Activity — From the records below, print exactly the lines starting at the one containing "hacia la tarde" and ending at the one containing "рассказал о сроках", ends included, and nothing else.

Content starts

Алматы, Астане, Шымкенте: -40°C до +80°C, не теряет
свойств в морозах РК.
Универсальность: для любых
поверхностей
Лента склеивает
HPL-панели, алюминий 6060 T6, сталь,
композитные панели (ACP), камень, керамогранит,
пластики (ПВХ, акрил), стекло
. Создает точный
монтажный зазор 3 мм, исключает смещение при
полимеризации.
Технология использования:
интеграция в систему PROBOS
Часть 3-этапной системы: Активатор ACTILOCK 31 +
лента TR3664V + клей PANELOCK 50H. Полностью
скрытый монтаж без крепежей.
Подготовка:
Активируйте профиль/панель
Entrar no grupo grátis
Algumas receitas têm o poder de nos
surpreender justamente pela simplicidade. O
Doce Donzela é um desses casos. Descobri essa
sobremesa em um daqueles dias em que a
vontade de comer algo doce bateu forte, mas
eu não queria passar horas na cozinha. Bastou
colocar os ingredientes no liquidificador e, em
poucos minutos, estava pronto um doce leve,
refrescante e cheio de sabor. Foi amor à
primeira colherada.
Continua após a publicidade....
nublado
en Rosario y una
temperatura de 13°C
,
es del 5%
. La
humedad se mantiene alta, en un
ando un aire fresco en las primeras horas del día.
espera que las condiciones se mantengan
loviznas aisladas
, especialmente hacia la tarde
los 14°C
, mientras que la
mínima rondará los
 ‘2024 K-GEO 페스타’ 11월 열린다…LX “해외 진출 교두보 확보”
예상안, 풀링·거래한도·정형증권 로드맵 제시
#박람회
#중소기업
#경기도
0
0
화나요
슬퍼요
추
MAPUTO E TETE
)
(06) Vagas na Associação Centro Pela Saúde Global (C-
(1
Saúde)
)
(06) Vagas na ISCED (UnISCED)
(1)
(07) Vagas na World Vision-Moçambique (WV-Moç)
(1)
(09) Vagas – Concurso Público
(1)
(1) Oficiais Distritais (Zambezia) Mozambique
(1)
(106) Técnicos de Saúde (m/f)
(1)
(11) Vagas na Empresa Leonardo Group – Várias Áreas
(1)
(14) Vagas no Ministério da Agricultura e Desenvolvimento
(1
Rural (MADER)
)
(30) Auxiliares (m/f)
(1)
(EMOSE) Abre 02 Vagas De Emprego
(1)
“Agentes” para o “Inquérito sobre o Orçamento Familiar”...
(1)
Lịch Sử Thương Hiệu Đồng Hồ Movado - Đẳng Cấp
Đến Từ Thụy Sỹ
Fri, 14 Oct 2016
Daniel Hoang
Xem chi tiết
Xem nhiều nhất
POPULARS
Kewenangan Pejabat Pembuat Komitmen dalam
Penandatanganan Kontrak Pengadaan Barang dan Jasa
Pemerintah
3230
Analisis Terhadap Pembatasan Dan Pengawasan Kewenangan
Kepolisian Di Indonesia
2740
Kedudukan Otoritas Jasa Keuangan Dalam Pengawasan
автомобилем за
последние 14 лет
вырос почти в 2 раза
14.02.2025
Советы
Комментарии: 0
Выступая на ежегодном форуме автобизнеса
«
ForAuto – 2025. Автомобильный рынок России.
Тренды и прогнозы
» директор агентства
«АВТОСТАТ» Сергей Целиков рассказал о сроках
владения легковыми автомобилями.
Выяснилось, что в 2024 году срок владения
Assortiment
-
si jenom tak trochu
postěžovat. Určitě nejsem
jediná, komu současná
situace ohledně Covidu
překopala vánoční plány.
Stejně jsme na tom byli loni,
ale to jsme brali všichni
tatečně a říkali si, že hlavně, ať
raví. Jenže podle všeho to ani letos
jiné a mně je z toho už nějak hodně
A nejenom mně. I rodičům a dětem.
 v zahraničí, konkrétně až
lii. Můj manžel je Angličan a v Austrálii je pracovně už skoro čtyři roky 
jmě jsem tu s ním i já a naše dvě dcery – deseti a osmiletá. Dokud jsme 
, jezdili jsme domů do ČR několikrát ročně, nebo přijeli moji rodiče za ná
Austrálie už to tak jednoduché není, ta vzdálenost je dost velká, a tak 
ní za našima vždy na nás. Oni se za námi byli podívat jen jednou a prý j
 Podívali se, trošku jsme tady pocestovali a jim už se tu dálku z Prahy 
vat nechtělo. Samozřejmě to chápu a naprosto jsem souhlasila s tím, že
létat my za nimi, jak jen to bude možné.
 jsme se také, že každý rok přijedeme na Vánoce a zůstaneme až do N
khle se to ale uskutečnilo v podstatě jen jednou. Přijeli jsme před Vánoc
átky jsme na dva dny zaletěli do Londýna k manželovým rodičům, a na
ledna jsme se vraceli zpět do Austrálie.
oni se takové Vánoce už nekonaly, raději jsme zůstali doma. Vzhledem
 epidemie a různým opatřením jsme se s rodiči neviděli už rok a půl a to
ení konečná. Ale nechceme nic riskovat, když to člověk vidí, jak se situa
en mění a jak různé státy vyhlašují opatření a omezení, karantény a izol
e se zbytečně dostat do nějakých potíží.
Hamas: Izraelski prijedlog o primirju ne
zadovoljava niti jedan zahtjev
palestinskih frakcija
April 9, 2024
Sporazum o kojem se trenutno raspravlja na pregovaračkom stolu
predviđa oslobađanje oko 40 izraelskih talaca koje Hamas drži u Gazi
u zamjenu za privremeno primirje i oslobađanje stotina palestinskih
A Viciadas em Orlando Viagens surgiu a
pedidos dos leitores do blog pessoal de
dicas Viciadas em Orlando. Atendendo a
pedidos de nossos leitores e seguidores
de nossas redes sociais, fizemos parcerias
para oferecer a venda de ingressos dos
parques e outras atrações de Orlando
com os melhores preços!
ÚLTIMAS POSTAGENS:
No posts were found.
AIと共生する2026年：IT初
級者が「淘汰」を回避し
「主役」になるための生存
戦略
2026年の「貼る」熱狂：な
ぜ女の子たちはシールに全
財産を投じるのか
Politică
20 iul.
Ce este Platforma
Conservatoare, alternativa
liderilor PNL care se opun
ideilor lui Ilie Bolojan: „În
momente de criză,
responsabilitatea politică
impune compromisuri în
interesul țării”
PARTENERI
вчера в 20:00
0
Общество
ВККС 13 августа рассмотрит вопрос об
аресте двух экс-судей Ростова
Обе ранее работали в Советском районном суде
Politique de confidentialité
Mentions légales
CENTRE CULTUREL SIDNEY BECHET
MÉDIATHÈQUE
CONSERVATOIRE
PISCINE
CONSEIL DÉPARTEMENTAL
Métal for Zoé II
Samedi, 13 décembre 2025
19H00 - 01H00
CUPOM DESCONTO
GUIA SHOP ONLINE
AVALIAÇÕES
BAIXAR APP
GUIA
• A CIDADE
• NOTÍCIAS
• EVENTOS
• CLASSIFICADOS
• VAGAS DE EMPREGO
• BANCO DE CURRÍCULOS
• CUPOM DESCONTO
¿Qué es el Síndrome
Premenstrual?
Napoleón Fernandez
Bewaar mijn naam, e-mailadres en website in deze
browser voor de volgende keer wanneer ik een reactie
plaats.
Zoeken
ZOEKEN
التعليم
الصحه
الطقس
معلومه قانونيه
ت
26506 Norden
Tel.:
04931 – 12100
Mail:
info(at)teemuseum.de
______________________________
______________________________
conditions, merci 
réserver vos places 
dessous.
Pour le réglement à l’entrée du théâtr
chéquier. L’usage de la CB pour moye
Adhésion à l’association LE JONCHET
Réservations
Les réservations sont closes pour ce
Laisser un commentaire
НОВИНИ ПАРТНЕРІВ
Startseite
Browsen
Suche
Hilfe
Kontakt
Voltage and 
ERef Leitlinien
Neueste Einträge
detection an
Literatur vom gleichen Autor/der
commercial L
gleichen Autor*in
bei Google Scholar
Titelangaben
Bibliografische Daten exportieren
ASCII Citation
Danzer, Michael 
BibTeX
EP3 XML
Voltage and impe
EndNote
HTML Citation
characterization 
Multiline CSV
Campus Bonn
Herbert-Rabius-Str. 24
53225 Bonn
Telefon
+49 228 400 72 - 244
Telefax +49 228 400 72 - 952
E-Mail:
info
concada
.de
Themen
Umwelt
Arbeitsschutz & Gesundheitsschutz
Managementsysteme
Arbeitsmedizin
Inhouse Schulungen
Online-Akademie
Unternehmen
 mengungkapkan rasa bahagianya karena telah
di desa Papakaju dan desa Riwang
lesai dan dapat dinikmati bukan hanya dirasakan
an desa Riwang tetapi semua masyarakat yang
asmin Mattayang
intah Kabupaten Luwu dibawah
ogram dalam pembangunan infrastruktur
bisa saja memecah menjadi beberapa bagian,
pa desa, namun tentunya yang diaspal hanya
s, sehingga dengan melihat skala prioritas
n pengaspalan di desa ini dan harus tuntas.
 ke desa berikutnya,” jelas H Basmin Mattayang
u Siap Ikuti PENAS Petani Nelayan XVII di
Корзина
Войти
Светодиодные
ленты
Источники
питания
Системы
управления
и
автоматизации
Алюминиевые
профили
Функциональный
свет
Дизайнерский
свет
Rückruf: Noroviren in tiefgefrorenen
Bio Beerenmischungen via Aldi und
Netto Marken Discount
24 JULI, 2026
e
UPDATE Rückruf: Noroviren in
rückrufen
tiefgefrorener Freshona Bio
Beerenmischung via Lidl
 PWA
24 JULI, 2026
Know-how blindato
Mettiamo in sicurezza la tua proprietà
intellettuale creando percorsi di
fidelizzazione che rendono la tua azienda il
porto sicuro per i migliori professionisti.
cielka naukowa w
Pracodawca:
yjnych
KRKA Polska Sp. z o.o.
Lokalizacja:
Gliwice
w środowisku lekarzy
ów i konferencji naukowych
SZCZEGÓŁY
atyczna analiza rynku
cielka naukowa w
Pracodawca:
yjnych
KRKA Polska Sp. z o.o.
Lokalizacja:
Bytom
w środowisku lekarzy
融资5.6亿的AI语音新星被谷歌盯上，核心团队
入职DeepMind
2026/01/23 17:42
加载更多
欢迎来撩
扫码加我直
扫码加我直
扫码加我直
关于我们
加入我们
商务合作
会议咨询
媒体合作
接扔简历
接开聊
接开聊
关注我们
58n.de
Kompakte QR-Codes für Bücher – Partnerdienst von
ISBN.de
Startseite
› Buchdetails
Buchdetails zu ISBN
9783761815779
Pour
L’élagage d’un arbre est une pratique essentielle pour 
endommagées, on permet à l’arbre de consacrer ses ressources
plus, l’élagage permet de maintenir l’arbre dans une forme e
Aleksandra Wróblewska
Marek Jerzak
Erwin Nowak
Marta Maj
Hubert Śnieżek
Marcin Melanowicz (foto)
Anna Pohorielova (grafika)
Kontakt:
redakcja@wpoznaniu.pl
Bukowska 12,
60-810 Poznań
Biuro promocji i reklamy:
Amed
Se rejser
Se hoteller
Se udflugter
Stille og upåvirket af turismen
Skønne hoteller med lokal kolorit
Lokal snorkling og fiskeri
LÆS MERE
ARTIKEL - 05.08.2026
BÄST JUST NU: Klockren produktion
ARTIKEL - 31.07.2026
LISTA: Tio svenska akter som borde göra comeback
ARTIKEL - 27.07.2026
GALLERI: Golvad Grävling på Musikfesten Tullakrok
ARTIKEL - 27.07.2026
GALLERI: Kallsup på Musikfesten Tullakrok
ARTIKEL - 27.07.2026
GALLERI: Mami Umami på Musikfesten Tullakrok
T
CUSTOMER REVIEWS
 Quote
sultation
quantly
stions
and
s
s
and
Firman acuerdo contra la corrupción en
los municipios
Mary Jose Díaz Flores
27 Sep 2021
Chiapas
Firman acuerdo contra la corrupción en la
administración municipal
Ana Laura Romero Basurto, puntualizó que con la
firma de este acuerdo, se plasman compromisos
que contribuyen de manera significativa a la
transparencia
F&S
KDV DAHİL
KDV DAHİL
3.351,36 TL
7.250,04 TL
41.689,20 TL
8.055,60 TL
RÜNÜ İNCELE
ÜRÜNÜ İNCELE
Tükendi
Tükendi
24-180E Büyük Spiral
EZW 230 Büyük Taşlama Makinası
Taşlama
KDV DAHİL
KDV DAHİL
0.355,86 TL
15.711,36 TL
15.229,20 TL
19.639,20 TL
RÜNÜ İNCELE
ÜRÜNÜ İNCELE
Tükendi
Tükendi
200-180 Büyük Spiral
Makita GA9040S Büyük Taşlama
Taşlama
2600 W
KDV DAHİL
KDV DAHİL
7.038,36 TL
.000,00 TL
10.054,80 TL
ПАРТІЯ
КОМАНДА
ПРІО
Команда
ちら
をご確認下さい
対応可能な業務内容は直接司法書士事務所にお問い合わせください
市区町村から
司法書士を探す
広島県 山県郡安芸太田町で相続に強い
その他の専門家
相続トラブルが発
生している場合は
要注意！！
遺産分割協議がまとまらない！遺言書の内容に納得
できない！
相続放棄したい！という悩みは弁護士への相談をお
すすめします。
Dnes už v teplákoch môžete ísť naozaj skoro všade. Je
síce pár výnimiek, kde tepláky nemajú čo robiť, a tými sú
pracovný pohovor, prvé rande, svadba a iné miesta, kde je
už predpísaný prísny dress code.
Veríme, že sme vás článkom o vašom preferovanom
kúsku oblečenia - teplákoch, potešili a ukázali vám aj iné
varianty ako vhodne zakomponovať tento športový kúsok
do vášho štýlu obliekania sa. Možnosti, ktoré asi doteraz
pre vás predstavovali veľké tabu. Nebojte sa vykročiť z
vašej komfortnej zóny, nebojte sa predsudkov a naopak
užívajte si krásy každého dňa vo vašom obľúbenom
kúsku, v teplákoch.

Content ends

Response area —
, especialmente hacia la tarde
los 14°C
, mientras que la
mínima rondará los
 ‘2024 K-GEO 페스타’ 11월 열린다…LX “해외 진출 교두보 확보”
예상안, 풀링·거래한도·정형증권 로드맵 제시
#박람회
#중소기업
#경기도
0
0
화나요
슬퍼요
추
MAPUTO E TETE
)
(06) Vagas na Associação Centro Pela Saúde Global (C-
(1
Saúde)
)
(06) Vagas na ISCED (UnISCED)
(1)
(07) Vagas na World Vision-Moçambique (WV-Moç)
(1)
(09) Vagas – Concurso Público
(1)
(1) Oficiais Distritais (Zambezia) Mozambique
(1)
(106) Técnicos de Saúde (m/f)
(1)
(11) Vagas na Empresa Leonardo Group – Várias Áreas
(1)
(14) Vagas no Ministério da Agricultura e Desenvolvimento
(1
Rural (MADER)
)
(30) Auxiliares (m/f)
(1)
(EMOSE) Abre 02 Vagas De Emprego
(1)
“Agentes” para o “Inquérito sobre o Orçamento Familiar”...
(1)
Lịch Sử Thương Hiệu Đồng Hồ Movado - Đẳng Cấp
Đến Từ Thụy Sỹ
Fri, 14 Oct 2016
Daniel Hoang
Xem chi tiết
Xem nhiều nhất
POPULARS
Kewenangan Pejabat Pembuat Komitmen dalam
Penandatanganan Kontrak Pengadaan Barang dan Jasa
Pemerintah
3230
Analisis Terhadap Pembatasan Dan Pengawasan Kewenangan
Kepolisian Di Indonesia
2740
Kedudukan Otoritas Jasa Keuangan Dalam Pengawasan
автомобилем за
последние 14 лет
вырос почти в 2 раза
14.02.2025
Советы
Комментарии: 0
Выступая на ежегодном форуме автобизнеса
«
ForAuto – 2025. Автомобильный рынок России.
Тренды и прогнозы
» директор агентства
«АВТОСТАТ» Сергей Целиков рассказал о сроках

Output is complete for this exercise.